Sunday, December 3, 2023

Tom Lake

During my conference trip to Guangzhou, I was reading the novel Tom Lake by Ann Patchett, who wrote the entire book on a treadmill desk during the pandemic. She literally walked the whole book: a novel set partly in a lake in New Hampshire, and about a family stuck on an cherry orchard with no idea how much longer they would have to stay amid the virus. My conference hotel at Huangpu District happens to be right next to a pleasant water reservoir. That’s an idyllic location to read Tom Lake.

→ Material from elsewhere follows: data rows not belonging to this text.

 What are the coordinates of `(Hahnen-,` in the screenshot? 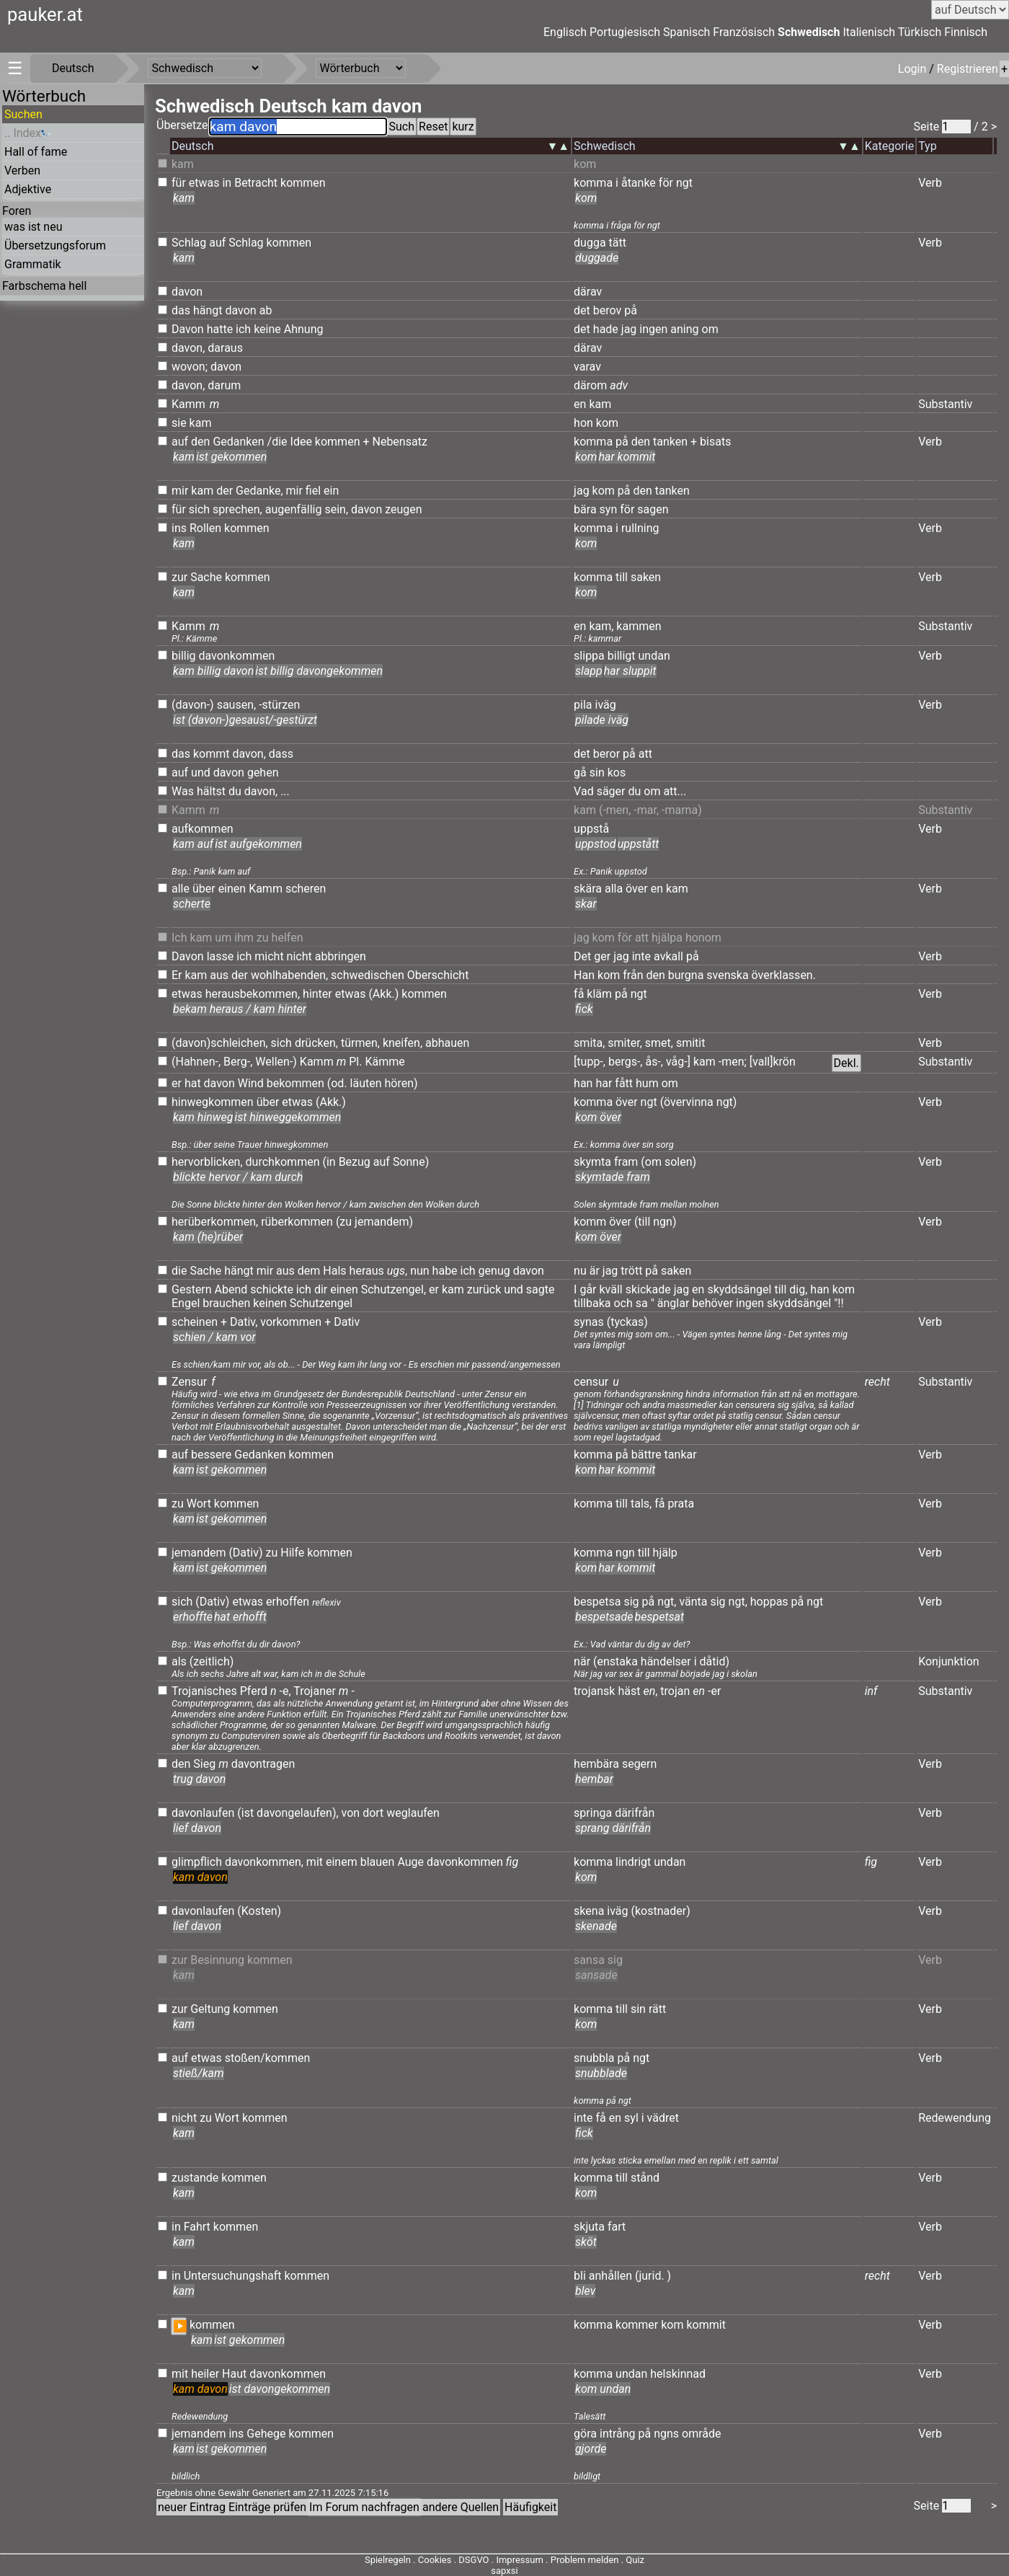 It's located at (196, 1061).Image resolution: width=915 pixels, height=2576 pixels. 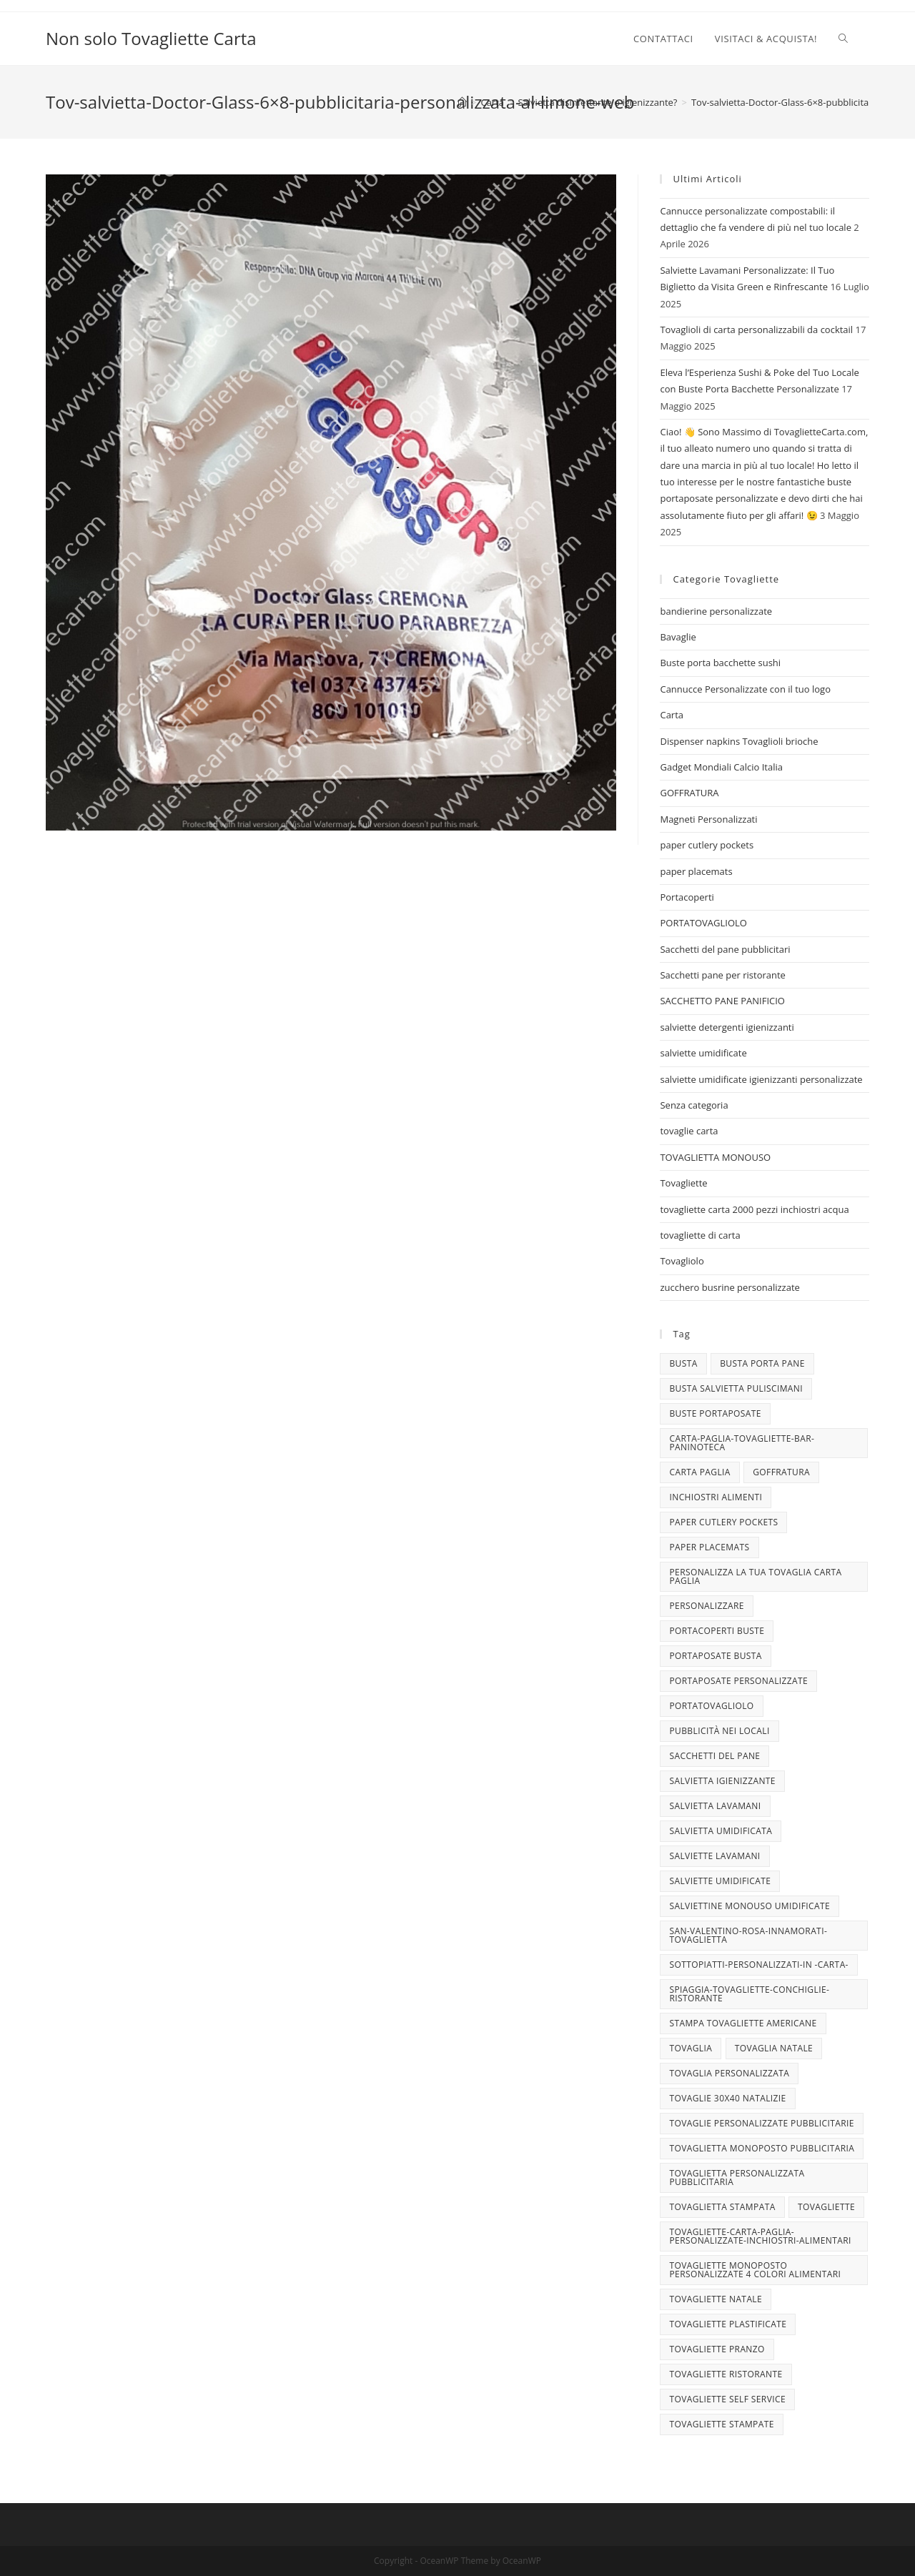 What do you see at coordinates (726, 1027) in the screenshot?
I see `salviette detergenti igienizzanti` at bounding box center [726, 1027].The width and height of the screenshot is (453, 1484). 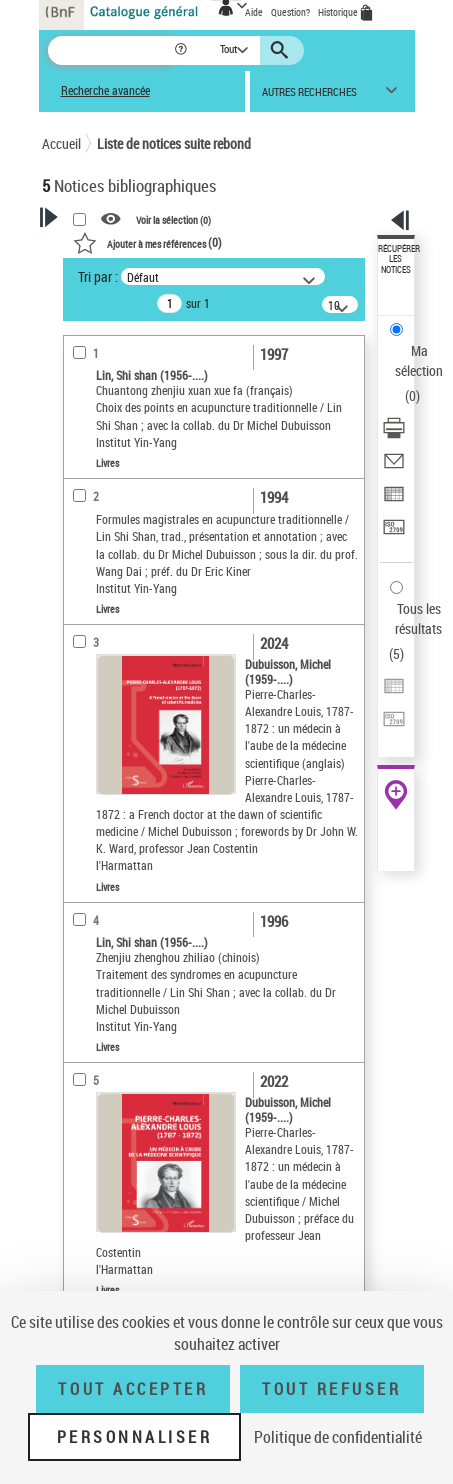 I want to click on [button], so click(x=182, y=50).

For some reason, I found something similar to the plot in another novel I had just finished. That’s Station Eleven, a novel recommended in my daughter’s school weekly bulletin. In both novels, I read about actors’ tragic death onstage. One had heart attack during performance, and another died after vomiting blood from drinking too much vodka and whiskey. 

The more I thought about the two novels, the more similarity I could find. Ann Patchett told a story of lockdown, during which a going-to-be-couple were happy to get perfect excuse not to invite anyone for their wedding. The story of Station Eleven, written before the coronavirus pandemic, happened to be about an unprecedented flu outbreak. You might have wondered how an author could write a story so close to how we encountered the coronavirus. 

“Listen. Even if I could book you on a flight out of Malaysia, are you seriously telling me you’d want to spend twelve hours breathing recirculated air with two hundred other people in an airplane cabin at this point?” How familiar such extract from Station Eleven seems now, almost like a prophecy that comes true.